8 November 2:00 pm - 5:00 pm

Speakers:

1. Paul Smolensky (Johns Hopkins), cognitive science, linguistics
2. José Luis Bermúdez (U Texas A&M), philosophy of mind
3. Xavier Vasques (IBM France), neuroscience, computer science

The issue addressed is this:

Artificial neural networks – artefacts or natural objects in the guise of a machine?

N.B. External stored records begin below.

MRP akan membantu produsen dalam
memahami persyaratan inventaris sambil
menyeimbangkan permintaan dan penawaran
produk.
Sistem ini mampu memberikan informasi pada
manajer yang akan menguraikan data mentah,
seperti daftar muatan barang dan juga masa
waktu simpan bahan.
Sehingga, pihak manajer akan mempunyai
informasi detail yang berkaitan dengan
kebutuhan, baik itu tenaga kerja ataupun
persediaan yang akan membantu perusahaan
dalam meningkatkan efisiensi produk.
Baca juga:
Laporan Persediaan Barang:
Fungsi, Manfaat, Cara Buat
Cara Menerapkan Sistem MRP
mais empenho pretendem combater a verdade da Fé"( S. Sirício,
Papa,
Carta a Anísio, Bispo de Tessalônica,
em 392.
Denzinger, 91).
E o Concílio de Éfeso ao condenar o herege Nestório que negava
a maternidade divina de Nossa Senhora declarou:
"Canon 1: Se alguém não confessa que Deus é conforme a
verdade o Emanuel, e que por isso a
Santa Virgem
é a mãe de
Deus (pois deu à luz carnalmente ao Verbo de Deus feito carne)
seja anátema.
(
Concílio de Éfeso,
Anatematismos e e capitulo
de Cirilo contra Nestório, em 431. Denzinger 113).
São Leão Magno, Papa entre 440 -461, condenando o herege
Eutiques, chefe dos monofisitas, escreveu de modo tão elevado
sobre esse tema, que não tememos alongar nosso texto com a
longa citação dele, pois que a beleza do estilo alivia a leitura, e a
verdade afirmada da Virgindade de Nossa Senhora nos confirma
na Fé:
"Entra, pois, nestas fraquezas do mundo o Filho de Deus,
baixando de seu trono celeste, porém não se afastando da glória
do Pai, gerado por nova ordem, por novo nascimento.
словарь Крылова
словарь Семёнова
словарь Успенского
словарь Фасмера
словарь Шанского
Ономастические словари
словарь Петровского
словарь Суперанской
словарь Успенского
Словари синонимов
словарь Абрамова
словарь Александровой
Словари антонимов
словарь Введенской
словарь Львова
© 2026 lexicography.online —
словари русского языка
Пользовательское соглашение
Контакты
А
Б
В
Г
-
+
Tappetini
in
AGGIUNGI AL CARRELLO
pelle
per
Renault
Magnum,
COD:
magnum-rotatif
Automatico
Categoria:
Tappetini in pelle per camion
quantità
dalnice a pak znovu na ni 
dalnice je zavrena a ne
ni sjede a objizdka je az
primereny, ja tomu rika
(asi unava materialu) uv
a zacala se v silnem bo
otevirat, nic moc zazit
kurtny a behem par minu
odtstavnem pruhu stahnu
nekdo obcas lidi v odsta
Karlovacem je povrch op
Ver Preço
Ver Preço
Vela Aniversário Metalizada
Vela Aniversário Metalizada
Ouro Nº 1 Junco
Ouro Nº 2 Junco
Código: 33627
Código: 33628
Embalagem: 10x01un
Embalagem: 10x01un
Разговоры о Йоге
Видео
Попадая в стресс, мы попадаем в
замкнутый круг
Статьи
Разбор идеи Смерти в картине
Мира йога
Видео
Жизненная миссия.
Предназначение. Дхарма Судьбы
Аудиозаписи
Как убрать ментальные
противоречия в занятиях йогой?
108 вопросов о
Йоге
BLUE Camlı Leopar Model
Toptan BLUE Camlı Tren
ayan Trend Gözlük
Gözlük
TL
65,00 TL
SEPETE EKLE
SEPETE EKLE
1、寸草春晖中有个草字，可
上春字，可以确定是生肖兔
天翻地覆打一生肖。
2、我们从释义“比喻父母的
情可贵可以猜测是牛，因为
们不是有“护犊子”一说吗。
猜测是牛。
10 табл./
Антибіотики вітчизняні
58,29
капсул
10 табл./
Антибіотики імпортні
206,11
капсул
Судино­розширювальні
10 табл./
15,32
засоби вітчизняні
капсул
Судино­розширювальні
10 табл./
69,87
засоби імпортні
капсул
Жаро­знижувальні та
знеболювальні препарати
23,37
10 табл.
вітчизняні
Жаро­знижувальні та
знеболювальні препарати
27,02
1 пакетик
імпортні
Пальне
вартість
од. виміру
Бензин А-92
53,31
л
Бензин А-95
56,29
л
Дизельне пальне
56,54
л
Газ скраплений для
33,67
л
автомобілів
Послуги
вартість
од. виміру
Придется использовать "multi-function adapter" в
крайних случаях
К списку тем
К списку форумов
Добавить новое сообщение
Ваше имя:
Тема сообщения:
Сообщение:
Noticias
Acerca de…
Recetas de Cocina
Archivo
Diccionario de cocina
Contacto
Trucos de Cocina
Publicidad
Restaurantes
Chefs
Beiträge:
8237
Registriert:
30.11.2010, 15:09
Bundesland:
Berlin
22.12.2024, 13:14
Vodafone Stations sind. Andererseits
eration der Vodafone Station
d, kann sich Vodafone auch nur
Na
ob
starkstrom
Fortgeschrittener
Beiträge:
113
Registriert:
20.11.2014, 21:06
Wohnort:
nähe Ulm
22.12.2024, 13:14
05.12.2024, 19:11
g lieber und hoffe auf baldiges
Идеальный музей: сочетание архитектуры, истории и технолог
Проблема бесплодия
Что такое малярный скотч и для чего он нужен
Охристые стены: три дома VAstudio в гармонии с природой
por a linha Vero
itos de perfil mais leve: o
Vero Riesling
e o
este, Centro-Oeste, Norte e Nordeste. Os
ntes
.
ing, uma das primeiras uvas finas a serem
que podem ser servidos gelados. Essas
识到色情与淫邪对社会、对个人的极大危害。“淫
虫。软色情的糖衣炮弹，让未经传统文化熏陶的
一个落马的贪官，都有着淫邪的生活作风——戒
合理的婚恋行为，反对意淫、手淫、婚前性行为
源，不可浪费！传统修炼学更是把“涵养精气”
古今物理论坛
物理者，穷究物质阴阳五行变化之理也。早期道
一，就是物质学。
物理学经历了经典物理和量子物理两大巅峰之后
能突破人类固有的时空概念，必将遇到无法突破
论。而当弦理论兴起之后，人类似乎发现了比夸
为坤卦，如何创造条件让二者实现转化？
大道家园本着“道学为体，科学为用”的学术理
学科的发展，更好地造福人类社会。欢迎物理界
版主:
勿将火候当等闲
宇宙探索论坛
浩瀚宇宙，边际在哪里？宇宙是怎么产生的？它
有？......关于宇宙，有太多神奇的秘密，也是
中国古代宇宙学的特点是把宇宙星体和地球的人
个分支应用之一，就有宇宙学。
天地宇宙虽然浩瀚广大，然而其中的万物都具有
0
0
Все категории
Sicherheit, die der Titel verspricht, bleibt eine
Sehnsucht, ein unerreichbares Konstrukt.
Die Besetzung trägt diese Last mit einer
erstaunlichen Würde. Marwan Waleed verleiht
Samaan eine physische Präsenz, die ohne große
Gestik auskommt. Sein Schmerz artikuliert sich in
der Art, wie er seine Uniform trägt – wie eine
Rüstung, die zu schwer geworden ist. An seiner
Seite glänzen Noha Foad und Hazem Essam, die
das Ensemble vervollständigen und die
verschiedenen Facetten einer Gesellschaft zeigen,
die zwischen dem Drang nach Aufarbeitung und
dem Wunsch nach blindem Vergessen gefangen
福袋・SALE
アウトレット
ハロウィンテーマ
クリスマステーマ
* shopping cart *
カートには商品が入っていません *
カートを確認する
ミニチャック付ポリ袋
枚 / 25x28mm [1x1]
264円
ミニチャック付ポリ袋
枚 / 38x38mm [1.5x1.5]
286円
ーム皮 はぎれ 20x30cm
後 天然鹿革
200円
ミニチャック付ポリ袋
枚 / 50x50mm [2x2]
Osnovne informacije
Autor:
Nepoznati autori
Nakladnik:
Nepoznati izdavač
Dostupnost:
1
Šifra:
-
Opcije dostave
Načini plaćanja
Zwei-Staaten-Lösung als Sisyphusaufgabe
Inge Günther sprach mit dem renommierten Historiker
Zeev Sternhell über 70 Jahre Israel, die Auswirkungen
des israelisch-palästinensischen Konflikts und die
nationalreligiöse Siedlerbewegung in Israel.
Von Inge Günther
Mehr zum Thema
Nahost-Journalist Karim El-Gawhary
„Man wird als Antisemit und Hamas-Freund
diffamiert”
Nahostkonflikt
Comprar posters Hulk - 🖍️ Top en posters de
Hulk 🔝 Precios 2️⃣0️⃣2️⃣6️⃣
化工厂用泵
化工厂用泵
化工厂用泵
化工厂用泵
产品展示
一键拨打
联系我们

In the mid-1980s, connectionism introduced the idea of a more ''brain-style'' computation into Cognitive Science. As a result, artificial neural networks implemented in machines tried to reproduce certain properties known from the workings of biological neurons, namely connection weight and activation threshold. Today, what is called Artificial Intelligence and especially Deep Learning are based on this architecture and have produced spectacular results offering a wide array of applications.

The purpose of this session is to assess to what extent exactly the promise of bio-inspired technology has been fulfilled :

- are current machines running efficiency-hunting artefacts that have sacrificed the mimicking of biological workings, or are they still on the biological track?
- what direction is being taken by the next generation of machines that are currently being made in research labs? Are they only after output-oriented efficiency, or is increased bio-inspiration a promise for the future, even if this comes at the cost of losing efficiency?
- what (if anything) does ''brain-style'' computation tell us about the (human) cognitive system? Is what was advertised as being ''brain-style'' truly close to how computation works in the brain? And in any case do we expect the workings of the cognitive system to be in any way similar or identical to what the brain does? If not, how and where exactly do the brain and the mind meet?